The invention discloses a kind of semi-supervised overlapping community discovery method based on partial tag information.The present invention takes full advantage of the positive and negative label information in network, and takes asynchronous propagation mechanism.These prior informations that the present invention will make full use of in network, and part Must-link prior information is converted into Must-in information, Cannot-link prior information is converted into Cannot-in information, and community discovery process is instructed with this, time complexity of the invention is O (mnlog (m)), although therefore the present invention improves the not increase of community discovery accuracy time complexity.

Description

A kind of semi-supervised overlapping community discovery method based on partial tag information
Technical field
The present invention relates to community discovery method technical fields, and in particular to a kind of based on the semi-supervised heavy of partial tag information Folded community discovery method.
Background technique
In real world, many complication systems can be described as the form of complex network.Community structure is as complicated One of key property of network plays important role in people's lives.In time, it accurately finds to hide in network Community structure, and then analyze the internal feature of complication system, can not only instruct the production activity of people, but also for understanding And Control complex systems are also very helpful.

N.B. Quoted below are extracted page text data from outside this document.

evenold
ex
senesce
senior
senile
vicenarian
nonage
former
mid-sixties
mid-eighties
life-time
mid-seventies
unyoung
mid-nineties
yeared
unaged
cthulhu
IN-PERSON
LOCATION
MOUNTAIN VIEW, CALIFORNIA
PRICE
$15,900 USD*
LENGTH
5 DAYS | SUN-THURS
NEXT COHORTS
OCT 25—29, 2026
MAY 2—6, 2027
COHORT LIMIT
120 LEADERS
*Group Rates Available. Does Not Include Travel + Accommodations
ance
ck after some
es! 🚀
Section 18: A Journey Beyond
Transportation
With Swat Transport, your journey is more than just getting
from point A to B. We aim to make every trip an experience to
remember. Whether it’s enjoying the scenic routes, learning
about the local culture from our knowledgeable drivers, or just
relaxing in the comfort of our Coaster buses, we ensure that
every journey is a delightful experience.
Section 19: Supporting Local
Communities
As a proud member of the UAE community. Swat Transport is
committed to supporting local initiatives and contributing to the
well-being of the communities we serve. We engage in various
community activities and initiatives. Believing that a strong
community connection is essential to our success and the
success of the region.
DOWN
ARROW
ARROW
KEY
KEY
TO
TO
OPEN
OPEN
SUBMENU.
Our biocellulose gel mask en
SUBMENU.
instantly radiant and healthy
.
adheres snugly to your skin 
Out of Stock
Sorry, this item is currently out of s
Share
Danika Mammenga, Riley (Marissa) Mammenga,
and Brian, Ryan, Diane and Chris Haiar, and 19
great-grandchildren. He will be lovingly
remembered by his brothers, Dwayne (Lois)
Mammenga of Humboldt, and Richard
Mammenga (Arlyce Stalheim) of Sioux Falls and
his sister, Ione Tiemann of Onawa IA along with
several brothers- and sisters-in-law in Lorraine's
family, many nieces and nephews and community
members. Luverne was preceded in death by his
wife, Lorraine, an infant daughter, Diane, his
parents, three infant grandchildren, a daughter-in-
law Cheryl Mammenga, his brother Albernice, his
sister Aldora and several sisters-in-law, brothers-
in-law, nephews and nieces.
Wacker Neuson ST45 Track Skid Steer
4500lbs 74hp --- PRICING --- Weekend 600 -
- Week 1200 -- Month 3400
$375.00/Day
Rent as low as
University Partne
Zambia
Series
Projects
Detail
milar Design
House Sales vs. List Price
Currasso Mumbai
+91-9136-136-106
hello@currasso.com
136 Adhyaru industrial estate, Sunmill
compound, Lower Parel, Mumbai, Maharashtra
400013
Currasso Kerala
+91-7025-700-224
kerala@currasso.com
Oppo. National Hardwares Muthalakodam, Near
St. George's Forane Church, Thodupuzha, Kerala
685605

Traditional community discovery algorithm is since time complexity is high, division result accuracy rate is low, needs to specify community to advise in advance The reasons such as mould and cannot be widely used.
Tradition overlapping community discovery method has COPRA algorithm, and in traditional COPRA algorithm, the communication process of label is only Only related with neighbor node, the probability that label travels to this node is identical by all neighbor nodes.However, in truth Under, bigger with the similarity of this node, the probability that label is traveled to this node is also bigger.In overlapping community discovery neck Domain, traditional COPRA algorithm only only account for the topological structure of network.However, studies have shown that in live network often there is A small amount of prior information, so that accuracy rate during community discovery is lower.
Summary of the invention
For above-mentioned deficiency in the prior art, a kind of semi-supervised overlapping based on partial tag information provided by the invention Community discovery method solves the problems, such as that accuracy rate of traditional COPRA algorithm during community discovery is lower.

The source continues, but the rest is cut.